Search the entries below for the word "αποσυμβολισμός" and copy each line that has it.
Top of AVAILABLE DATA
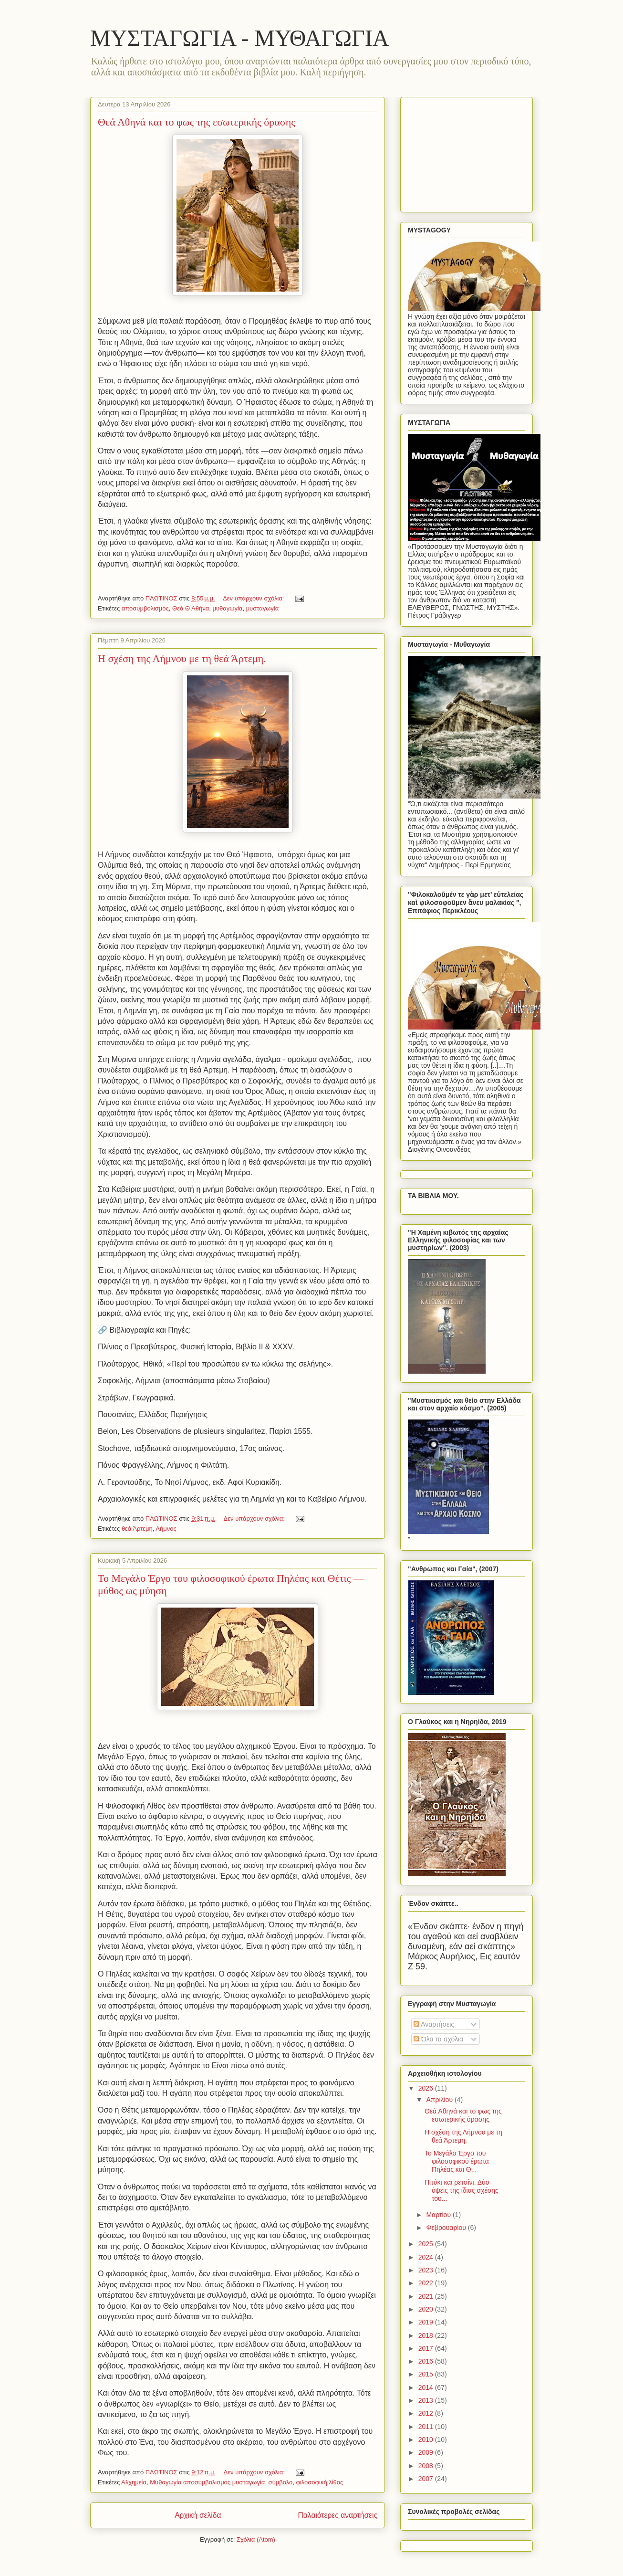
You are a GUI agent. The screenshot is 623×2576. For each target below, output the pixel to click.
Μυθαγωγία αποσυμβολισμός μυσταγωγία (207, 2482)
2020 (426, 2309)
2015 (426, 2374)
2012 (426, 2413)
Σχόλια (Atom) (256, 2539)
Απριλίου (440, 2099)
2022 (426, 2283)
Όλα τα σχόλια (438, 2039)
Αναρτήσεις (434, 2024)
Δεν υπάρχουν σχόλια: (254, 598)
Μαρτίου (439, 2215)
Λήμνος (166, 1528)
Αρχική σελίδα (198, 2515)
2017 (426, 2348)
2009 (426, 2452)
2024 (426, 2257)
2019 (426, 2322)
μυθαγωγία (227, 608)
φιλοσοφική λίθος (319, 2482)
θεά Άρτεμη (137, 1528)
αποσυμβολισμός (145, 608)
Bottom of AVAILABLE DATA
> [RESPONSE BELOW]:
Μυθαγωγία αποσυμβολισμός μυσταγωγία (207, 2482)
αποσυμβολισμός (145, 608)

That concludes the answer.